Task prompt — In the records below, find the lines that include "футбола" and copy each.

- - - - - - -

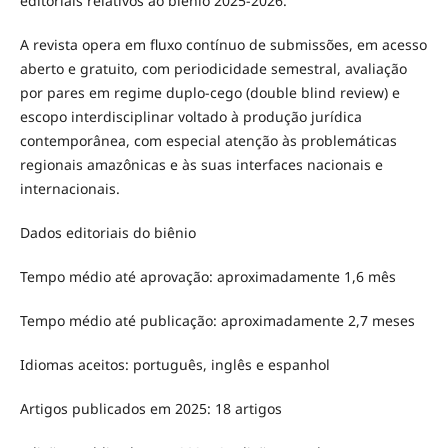
editoriais relativos ao biênio 2025-2026.
A revista opera em fluxo contínuo de submissões, em acesso
aberto e gratuito, com periodicidade semestral, avaliação
por pares em regime duplo-cego (double blind review) e
escopo interdisciplinar voltado à produção jurídica
contemporânea, com especial atenção às problemáticas
regionais amazônicas e às suas interfaces nacionais e
internacionais.
Dados editoriais do biênio
Tempo médio até aprovação: aproximadamente 1,6 mês
Tempo médio até publicação: aproximadamente 2,7 meses
Idiomas aceitos: português, inglês e espanhol
Artigos publicados em 2025: 18 artigos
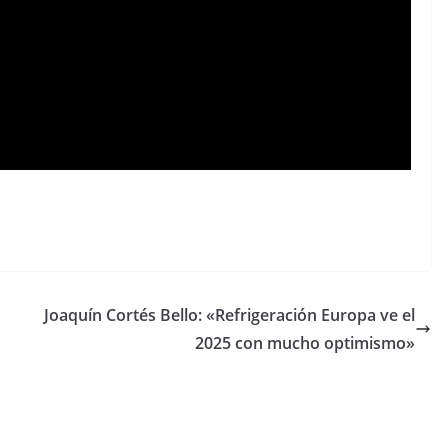
Joaquín Cortés Bello: «Refrigeración Europa ve el
2025 con mucho optimismo»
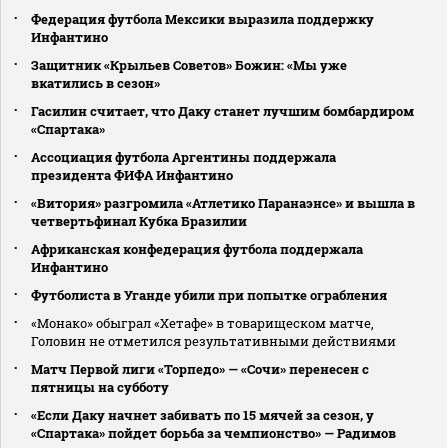
Федерация футбола Мексики выразила поддержку
Инфантино
Защитник «Крыльев Советов» Божин: «Мы уже
вкатились в сезон»
Гасилин считает, что Даку станет лучшим бомбардиром
«Спартака»
Ассоциация футбола Аргентины поддержала
президента ФИФА Инфантино
«Витория» разгромила «Атлетико Паранаэнсе» и вышла в
четвертьфинал Кубка Бразилии
Африканская конфедерация футбола поддержала
Инфантино
Футболиста в Уганде убили при попытке ограбления
«Монако» обыграл «Хетафе» в товарищеском матче,
Головин не отметился результативными действиями
Матч Первой лиги «Торпедо» — «Сочи» перенесен с
пятницы на субботу
«Если Даку начнет забивать по 15 мячей за сезон, у
«Спартака» пойдет борьба за чемпионство» — Радимов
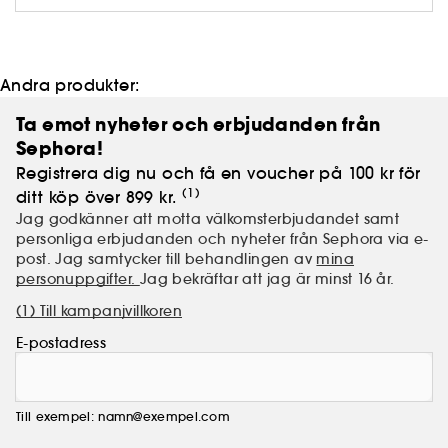
Andra produkter:
Ta emot nyheter och erbjudanden från
Sephora!
Registrera dig nu och få en voucher på 100 kr för
(1)
ditt köp över 899 kr.
Jag godkänner att motta välkomsterbjudandet samt
personliga erbjudanden och nyheter från Sephora via e-
post. Jag samtycker till behandlingen av
mina
personuppgifter.
Jag bekräftar att jag är minst 16 år.
(1) Till kampanjvillkoren
E-postadress
Till exempel: namn@exempel.com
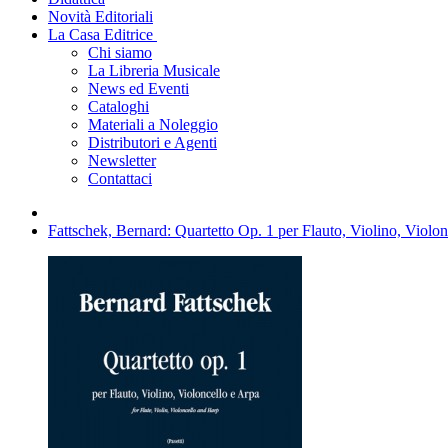
Novità Editoriali
La Casa Editrice
Chi siamo
La Libreria Musicale
News ed Eventi
Cataloghi
Materiali a Noleggio
Distributori e Agenti
Newsletter
Contattaci
Fattschek, Bernard: Quartetto Op. 1 per Flauto, Violino, Violon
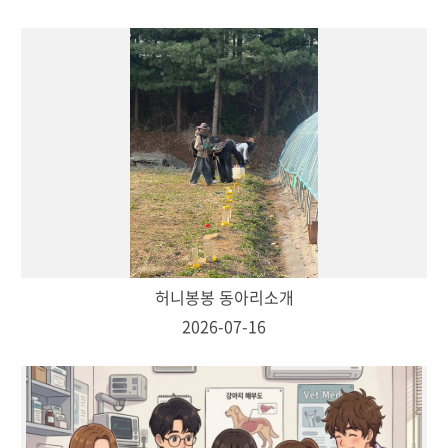
허니봉봉 동아리소개
2026-07-16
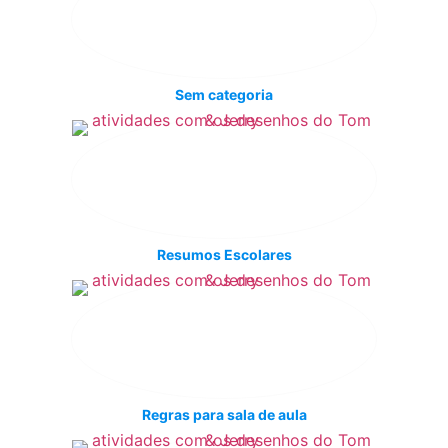
Sem categoria
Resumos Escolares
Regras para sala de aula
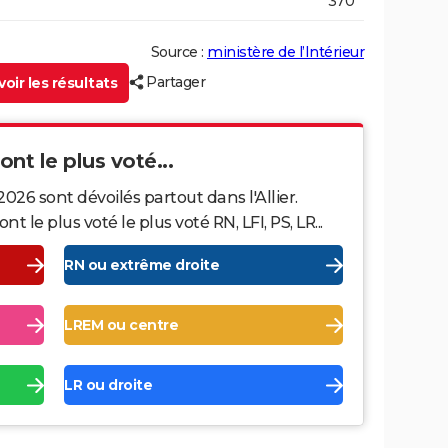
370
Source :
ministère de l’Intérieur
Partager
oir les résultats
 ont le plus voté...
026 sont dévoilés partout dans l'Allier.
le plus voté le plus voté RN, LFI, PS, LR...
RN ou extrême droite
LREM ou centre
LR ou droite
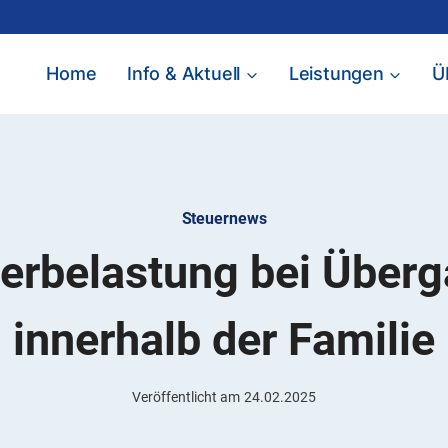
Home
Info & Aktuell
Leistungen
Ü
Steuernews
erbelastung bei Über
innerhalb der Familie
Veröffentlicht am
24.02.2025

- - - - - - -

The answer —
Федерация футбола Мексики выразила поддержку
Ассоциация футбола Аргентины поддержала
Африканская конфедерация футбола поддержала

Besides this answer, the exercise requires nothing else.